Exercise instructions: Please retype the records below exactly as they appear, leaving out every picture.

Records for the exercise:
"""

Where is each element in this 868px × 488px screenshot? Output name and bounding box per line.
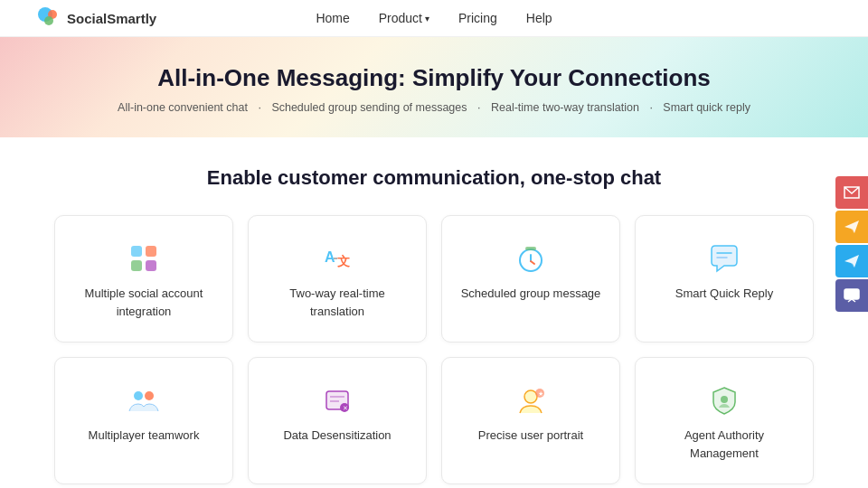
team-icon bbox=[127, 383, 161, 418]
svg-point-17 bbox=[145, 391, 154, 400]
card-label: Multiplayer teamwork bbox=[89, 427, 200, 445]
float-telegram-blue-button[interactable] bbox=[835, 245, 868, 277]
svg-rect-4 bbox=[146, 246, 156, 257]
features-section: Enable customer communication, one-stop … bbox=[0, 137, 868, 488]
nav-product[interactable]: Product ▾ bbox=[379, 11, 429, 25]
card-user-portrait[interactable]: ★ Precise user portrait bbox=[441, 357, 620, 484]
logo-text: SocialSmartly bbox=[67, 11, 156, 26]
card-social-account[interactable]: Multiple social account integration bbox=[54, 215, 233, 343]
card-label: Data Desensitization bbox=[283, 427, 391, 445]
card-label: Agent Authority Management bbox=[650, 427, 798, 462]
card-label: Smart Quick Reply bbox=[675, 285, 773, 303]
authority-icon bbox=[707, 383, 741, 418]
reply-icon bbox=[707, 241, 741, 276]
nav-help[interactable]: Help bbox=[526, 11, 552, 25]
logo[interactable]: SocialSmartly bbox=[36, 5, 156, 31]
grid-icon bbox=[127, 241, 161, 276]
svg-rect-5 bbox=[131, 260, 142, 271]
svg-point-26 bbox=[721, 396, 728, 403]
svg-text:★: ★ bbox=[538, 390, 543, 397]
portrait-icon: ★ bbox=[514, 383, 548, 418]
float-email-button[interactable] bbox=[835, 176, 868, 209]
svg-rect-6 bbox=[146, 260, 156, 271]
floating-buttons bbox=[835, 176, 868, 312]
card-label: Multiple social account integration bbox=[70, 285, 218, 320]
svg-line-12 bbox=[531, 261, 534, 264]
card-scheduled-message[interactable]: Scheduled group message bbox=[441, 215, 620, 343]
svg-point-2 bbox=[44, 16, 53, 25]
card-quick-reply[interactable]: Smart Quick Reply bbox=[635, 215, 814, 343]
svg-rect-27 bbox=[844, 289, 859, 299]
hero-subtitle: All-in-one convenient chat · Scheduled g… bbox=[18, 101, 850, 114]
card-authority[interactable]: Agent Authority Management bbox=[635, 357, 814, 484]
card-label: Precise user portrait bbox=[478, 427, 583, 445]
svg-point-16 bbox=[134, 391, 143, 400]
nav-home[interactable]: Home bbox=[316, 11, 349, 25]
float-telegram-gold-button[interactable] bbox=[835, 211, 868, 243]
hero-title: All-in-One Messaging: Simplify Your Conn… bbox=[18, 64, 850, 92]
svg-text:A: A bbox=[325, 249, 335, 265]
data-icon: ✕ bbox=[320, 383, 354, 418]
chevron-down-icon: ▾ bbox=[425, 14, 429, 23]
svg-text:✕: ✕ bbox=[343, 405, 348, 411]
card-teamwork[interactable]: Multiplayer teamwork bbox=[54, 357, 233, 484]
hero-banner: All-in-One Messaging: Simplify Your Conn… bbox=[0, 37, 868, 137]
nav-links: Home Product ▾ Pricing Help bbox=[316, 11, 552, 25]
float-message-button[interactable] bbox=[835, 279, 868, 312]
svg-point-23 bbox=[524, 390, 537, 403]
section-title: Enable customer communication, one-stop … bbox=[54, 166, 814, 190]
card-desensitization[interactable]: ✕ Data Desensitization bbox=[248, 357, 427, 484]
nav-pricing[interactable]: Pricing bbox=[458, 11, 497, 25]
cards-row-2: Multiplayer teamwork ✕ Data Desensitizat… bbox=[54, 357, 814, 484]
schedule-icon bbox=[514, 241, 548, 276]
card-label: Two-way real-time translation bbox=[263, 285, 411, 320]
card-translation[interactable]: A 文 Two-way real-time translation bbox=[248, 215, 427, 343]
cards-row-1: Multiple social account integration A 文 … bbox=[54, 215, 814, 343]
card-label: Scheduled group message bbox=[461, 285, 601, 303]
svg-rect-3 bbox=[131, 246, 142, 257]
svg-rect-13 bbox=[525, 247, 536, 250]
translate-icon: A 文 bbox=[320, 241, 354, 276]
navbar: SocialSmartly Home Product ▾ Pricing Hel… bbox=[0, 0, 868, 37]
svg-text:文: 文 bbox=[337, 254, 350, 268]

"""

Written solution:
Where is each element in this 868px × 488px screenshot? Output name and bounding box per line.
team-icon bbox=[127, 383, 161, 418]
svg-point-17 bbox=[145, 391, 154, 400]
card-label: Multiplayer teamwork bbox=[89, 427, 200, 445]
float-telegram-blue-button[interactable] bbox=[835, 245, 868, 277]
svg-rect-4 bbox=[146, 246, 156, 257]
features-section: Enable customer communication, one-stop … bbox=[0, 137, 868, 488]
nav-product[interactable]: Product ▾ bbox=[379, 11, 429, 25]
card-user-portrait[interactable]: ★ Precise user portrait bbox=[441, 357, 620, 484]
logo-text: SocialSmartly bbox=[67, 11, 156, 26]
card-social-account[interactable]: Multiple social account integration bbox=[54, 215, 233, 343]
card-label: Data Desensitization bbox=[283, 427, 391, 445]
card-label: Agent Authority Management bbox=[650, 427, 798, 462]
card-label: Smart Quick Reply bbox=[675, 285, 773, 303]
authority-icon bbox=[707, 383, 741, 418]
reply-icon bbox=[707, 241, 741, 276]
nav-help[interactable]: Help bbox=[526, 11, 552, 25]
logo[interactable]: SocialSmartly bbox=[36, 5, 156, 31]
grid-icon bbox=[127, 241, 161, 276]
svg-rect-5 bbox=[131, 260, 142, 271]
svg-point-26 bbox=[721, 396, 728, 403]
svg-text:★: ★ bbox=[538, 390, 543, 397]
portrait-icon: ★ bbox=[514, 383, 548, 418]
float-email-button[interactable] bbox=[835, 176, 868, 209]
svg-rect-6 bbox=[146, 260, 156, 271]
floating-buttons bbox=[835, 176, 868, 312]
card-label: Multiple social account integration bbox=[70, 285, 218, 320]
svg-line-12 bbox=[531, 261, 534, 264]
card-scheduled-message[interactable]: Scheduled group message bbox=[441, 215, 620, 343]
svg-point-2 bbox=[44, 16, 53, 25]
card-quick-reply[interactable]: Smart Quick Reply bbox=[635, 215, 814, 343]
svg-rect-27 bbox=[844, 289, 859, 299]
hero-subtitle: All-in-one convenient chat · Scheduled g… bbox=[18, 101, 850, 114]
card-authority[interactable]: Agent Authority Management bbox=[635, 357, 814, 484]
card-label: Precise user portrait bbox=[478, 427, 583, 445]
svg-point-16 bbox=[134, 391, 143, 400]
nav-home[interactable]: Home bbox=[316, 11, 349, 25]
float-telegram-gold-button[interactable] bbox=[835, 211, 868, 243]
hero-title: All-in-One Messaging: Simplify Your Conn… bbox=[18, 64, 850, 92]
svg-text:A: A bbox=[325, 249, 335, 265]
data-icon: ✕ bbox=[320, 383, 354, 418]
chevron-down-icon: ▾ bbox=[425, 14, 429, 23]
svg-text:✕: ✕ bbox=[343, 405, 348, 411]
card-teamwork[interactable]: Multiplayer teamwork bbox=[54, 357, 233, 484]
hero-banner: All-in-One Messaging: Simplify Your Conn… bbox=[0, 37, 868, 137]
nav-links: Home Product ▾ Pricing Help bbox=[316, 11, 552, 25]
float-message-button[interactable] bbox=[835, 279, 868, 312]
svg-point-23 bbox=[524, 390, 537, 403]
section-title: Enable customer communication, one-stop … bbox=[54, 166, 814, 190]
card-desensitization[interactable]: ✕ Data Desensitization bbox=[248, 357, 427, 484]
nav-pricing[interactable]: Pricing bbox=[458, 11, 497, 25]
cards-row-2: Multiplayer teamwork ✕ Data Desensitizat… bbox=[54, 357, 814, 484]
schedule-icon bbox=[514, 241, 548, 276]
card-label: Two-way real-time translation bbox=[263, 285, 411, 320]
card-translation[interactable]: A 文 Two-way real-time translation bbox=[248, 215, 427, 343]
cards-row-1: Multiple social account integration A 文 … bbox=[54, 215, 814, 343]
card-label: Scheduled group message bbox=[461, 285, 601, 303]
svg-rect-3 bbox=[131, 246, 142, 257]
svg-rect-13 bbox=[525, 247, 536, 250]
translate-icon: A 文 bbox=[320, 241, 354, 276]
navbar: SocialSmartly Home Product ▾ Pricing Hel… bbox=[0, 0, 868, 37]
svg-text:文: 文 bbox=[337, 254, 350, 268]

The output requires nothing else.